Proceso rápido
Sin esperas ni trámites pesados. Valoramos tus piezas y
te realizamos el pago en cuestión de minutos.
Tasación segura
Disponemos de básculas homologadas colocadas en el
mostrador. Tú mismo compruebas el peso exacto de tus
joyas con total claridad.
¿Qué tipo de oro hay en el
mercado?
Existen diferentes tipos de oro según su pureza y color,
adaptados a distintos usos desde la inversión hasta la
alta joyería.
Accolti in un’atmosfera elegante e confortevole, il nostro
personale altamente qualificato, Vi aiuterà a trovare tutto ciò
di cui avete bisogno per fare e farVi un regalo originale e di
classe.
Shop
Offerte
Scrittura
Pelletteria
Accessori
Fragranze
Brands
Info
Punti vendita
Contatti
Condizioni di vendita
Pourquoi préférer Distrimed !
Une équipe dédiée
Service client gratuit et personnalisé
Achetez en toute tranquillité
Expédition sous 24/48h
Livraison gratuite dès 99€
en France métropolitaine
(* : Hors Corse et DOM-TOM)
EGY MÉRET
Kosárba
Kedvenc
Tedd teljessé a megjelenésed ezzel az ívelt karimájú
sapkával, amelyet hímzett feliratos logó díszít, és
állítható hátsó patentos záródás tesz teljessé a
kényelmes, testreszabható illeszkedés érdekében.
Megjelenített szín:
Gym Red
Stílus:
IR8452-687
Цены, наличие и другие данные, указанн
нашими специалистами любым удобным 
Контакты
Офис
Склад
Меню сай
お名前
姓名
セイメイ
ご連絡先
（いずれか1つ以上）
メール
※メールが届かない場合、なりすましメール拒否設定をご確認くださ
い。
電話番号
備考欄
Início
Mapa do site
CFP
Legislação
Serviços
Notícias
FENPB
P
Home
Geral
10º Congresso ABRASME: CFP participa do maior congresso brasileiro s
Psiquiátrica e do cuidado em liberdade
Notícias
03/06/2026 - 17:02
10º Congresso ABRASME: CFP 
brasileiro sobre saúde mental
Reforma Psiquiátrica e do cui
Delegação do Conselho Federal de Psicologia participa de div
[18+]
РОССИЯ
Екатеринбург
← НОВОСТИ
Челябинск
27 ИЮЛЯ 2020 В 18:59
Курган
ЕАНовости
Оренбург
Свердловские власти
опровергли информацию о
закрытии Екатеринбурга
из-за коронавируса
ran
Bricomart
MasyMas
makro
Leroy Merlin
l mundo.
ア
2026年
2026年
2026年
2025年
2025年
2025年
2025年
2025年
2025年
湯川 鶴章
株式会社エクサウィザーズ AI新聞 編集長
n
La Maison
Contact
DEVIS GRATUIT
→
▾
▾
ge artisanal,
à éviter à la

* **Exercise description**
Copy every entry exactly as it is given.

* **Solved exercise**
Proceso rápido
Sin esperas ni trámites pesados. Valoramos tus piezas y
te realizamos el pago en cuestión de minutos.
Tasación segura
Disponemos de básculas homologadas colocadas en el
mostrador. Tú mismo compruebas el peso exacto de tus
joyas con total claridad.
¿Qué tipo de oro hay en el
mercado?
Existen diferentes tipos de oro según su pureza y color,
adaptados a distintos usos desde la inversión hasta la
alta joyería.
Accolti in un’atmosfera elegante e confortevole, il nostro
personale altamente qualificato, Vi aiuterà a trovare tutto ciò
di cui avete bisogno per fare e farVi un regalo originale e di
classe.
Shop
Offerte
Scrittura
Pelletteria
Accessori
Fragranze
Brands
Info
Punti vendita
Contatti
Condizioni di vendita
Pourquoi préférer Distrimed !
Une équipe dédiée
Service client gratuit et personnalisé
Achetez en toute tranquillité
Expédition sous 24/48h
Livraison gratuite dès 99€
en France métropolitaine
(* : Hors Corse et DOM-TOM)
EGY MÉRET
Kosárba
Kedvenc
Tedd teljessé a megjelenésed ezzel az ívelt karimájú
sapkával, amelyet hímzett feliratos logó díszít, és
állítható hátsó patentos záródás tesz teljessé a
kényelmes, testreszabható illeszkedés érdekében.
Megjelenített szín:
Gym Red
Stílus:
IR8452-687
Цены, наличие и другие данные, указанн
нашими специалистами любым удобным 
Контакты
Офис
Склад
Меню сай
お名前
姓名
セイメイ
ご連絡先
（いずれか1つ以上）
メール
※メールが届かない場合、なりすましメール拒否設定をご確認くださ
い。
電話番号
備考欄
Início
Mapa do site
CFP
Legislação
Serviços
Notícias
FENPB
P
Home
Geral
10º Congresso ABRASME: CFP participa do maior congresso brasileiro s
Psiquiátrica e do cuidado em liberdade
Notícias
03/06/2026 - 17:02
10º Congresso ABRASME: CFP 
brasileiro sobre saúde mental
Reforma Psiquiátrica e do cui
Delegação do Conselho Federal de Psicologia participa de div
[18+]
РОССИЯ
Екатеринбург
← НОВОСТИ
Челябинск
27 ИЮЛЯ 2020 В 18:59
Курган
ЕАНовости
Оренбург
Свердловские власти
опровергли информацию о
закрытии Екатеринбурга
из-за коронавируса
ran
Bricomart
MasyMas
makro
Leroy Merlin
l mundo.
ア
2026年
2026年
2026年
2025年
2025年
2025年
2025年
2025年
2025年
湯川 鶴章
株式会社エクサウィザーズ AI新聞 編集長
n
La Maison
Contact
DEVIS GRATUIT
→
▾
▾
ge artisanal,
à éviter à la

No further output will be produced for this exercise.